Economics in a Nutshell. The Theory of Excess Burden Part II

image from images.mises.orgSome thoughts from Tradewinds.

In Part I it was stated that the Theory of Excess Burden evokes difference of opinion in analysis and conclusions. One of the underlying assumptions in the theory is that the market is usually perfect even when reflecting monopolistic tendencies. It was evident that when taxes are too high, consumers will stop buying non-essential goods and services resulting in a deadweight loss for the economy as a whole.

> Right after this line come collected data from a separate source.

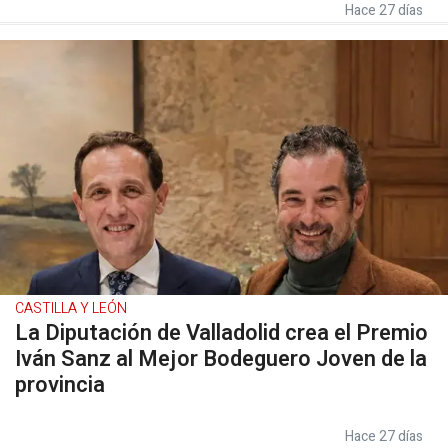
Hace 27 días
CASTILLA Y LEÓN
La Diputación de Valladolid crea el Premio
Iván Sanz al Mejor Bodeguero Joven de la
provincia
Hace 27 días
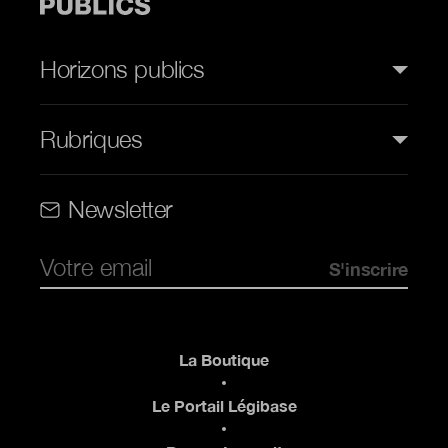
Horizons publics
Rubriques
Rubriques (web)
Newsletter
Pied de page
La Boutique
Le Portail Légibase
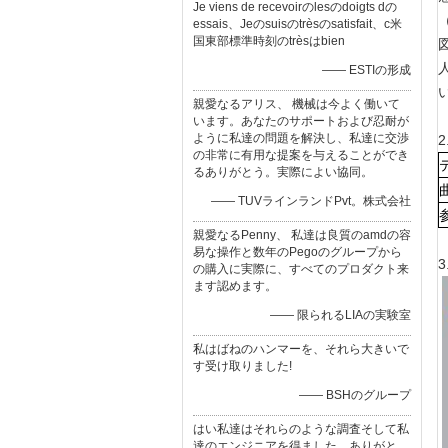
Je viens de recevoirのlesのdoigts dの
（
essais、Jeのsuisのtrèsのsatisfait、c米
国東部標準時刻のtrèsはbien
—— ESTIの形成
親愛なるアリス、 機械は今よく働いて
います。あなたのサポートおよび忍耐が
ように私達の問題を解決し、私達に交渉
2
の非常に有用な提案を与えることができ
るありがとう。実際によい協同。
—— TUVラインランドPvt。株式会社
親愛なるPenny、 私達は良質のamdの容
易な操作と数年のPegoのグループから
3
の購入に実際に、すべてのプロダクト来
ます認めます。
—— 限られるLIAの実験室
私はばねのハンマーを、それら大きいで
す受け取りました!
—— BSHのグループ
はい私達はそれらのような調査そして私
達のエンジニアを得ました。ありがと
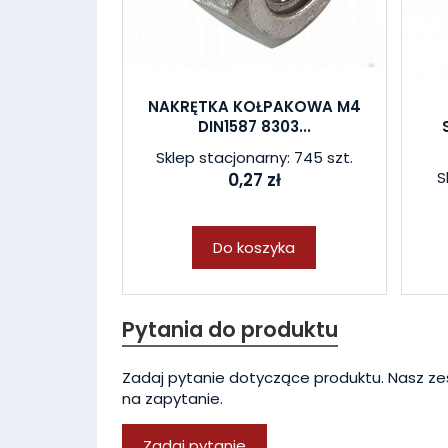
NAKRĘTKA KOŁPAKOWA M4
DIN1587 8303...
Sklep stacjonarny: 745 szt.
S
0,27 zł
Do koszyka
Pytania do produktu
Zadaj pytanie dotyczące produktu. Nasz ze
na zapytanie.
Zadaj pytanie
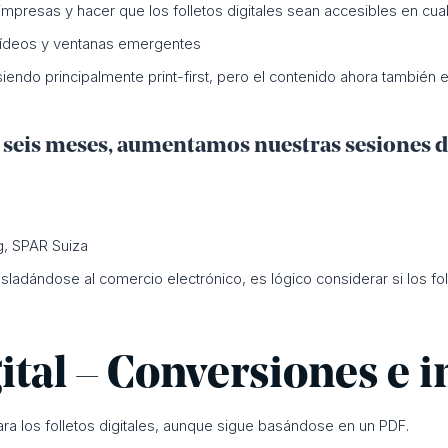
mpresas y hacer que los folletos digitales sean accesibles en cual
 vídeos y ventanas emergentes
 siendo principalmente print-first, pero el contenido ahora también 
seis meses, aumentamos nuestras sesiones de
g, SPAR Suiza
ladándose al comercio electrónico, es lógico considerar si los fo
tal – Conversiones e i
ara los folletos digitales, aunque sigue basándose en un PDF.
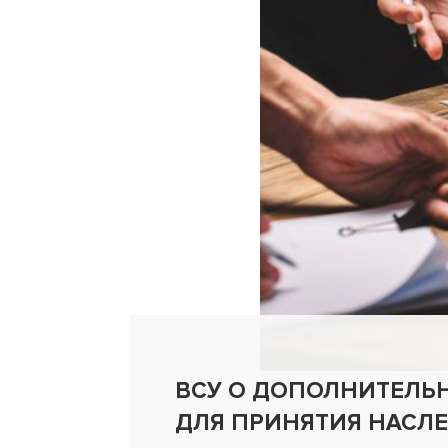
ВСУ О ДОПОЛНИТЕЛЬ
ДЛЯ ПРИНЯТИЯ НАСЛ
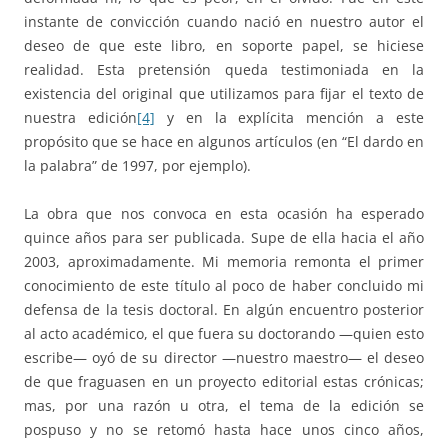
instante de convicción cuando nació en nuestro autor el
deseo de que este libro, en soporte papel, se hiciese
realidad. Esta pretensión queda testimoniada en la
existencia del original que utilizamos para fijar el texto de
nuestra edición
[4]
y en la explícita mención a este
propósito que se hace en algunos artículos (en “El dardo en
la palabra” de 1997, por ejemplo).
La obra que nos convoca en esta ocasión ha esperado
quince años para ser publicada. Supe de ella hacia el año
2003, aproximadamente. Mi memoria remonta el primer
conocimiento de este título al poco de haber concluido mi
defensa de la tesis doctoral. En algún encuentro posterior
al acto académico, el que fuera su doctorando —quien esto
escribe— oyó de su director —nuestro maestro— el deseo
de que fraguasen en un proyecto editorial estas crónicas;
mas, por una razón u otra, el tema de la edición se
pospuso y no se retomó hasta hace unos cinco años,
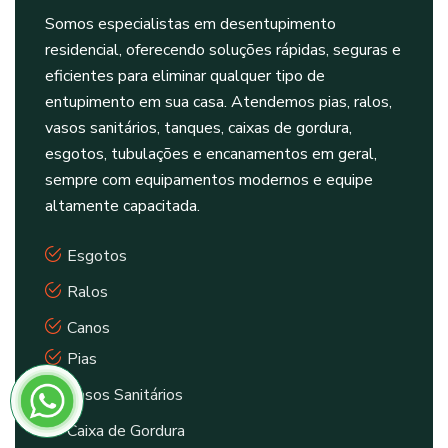
Somos especialistas em desentupimento
residencial, oferecendo soluções rápidas, seguras e
eficientes para eliminar qualquer tipo de
entupimento em sua casa. Atendemos pias, ralos,
vasos sanitários, tanques, caixas de gordura,
esgotos, tubulações e encanamentos em geral,
sempre com equipamentos modernos e equipe
altamente capacitada.
Esgotos
Ralos
Canos
Pias
Vasos Sanitários
Caixa de Gordura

One school of economic thought, the Neo-Keynesians, have a different point of view. From their perspective markets in the real world are anything but perfect. Their answer is to use tax policies as a way to correct adverse market distortions. In other words, government intervention becomes necessary to correct these real world market imperfections. Many economists in this school of thought argue that taxes are a necessary tool because they can redistribute income from the wealthy classes to the poor classes. They say this is necessary as a fairer distribution of income is more conductive to stimulating economic growth. This is classical Keynesian textbook thinking as Keynes always favored the redistribution of income to the poorer classes because of the multiplier effect. Money distributed to the wealthy usually goes into savings while money distributed to the poor is immediately spent creating a greater stimulus to the overall economy. Higher rates of money turnover has a Keynesian multiplier effect on the aggregate economy.

Hope I was fair and unbiased to neo-Keynesian with this analogy as I tend to support a different perspective. Opponents to Keynesianism will argue that calculations of the Keynesian multiplier effect are misleading according to the theory of Ricardian Equivalence proposition, for it is impossible to quantify and calculate the effect of deficit-financed government spending on demand without determining how people expect the deficit to be paid in the future. In other words, it really does not matter whether a government finances spending with increased taxes or debt, because the effect on aggregate demand is the same throughout the economy.

It is interesting to note that since Independence successive governments have pursued Keynesian deficit spending policies as a matter of routine course. Such policies have created the appearance of a growing and prosperous economy. But now we have reached the ends of our borrowing capacity and our excessive spending now exceeds our ability to tax and borrowing to pay these costs and other unfunded commitments.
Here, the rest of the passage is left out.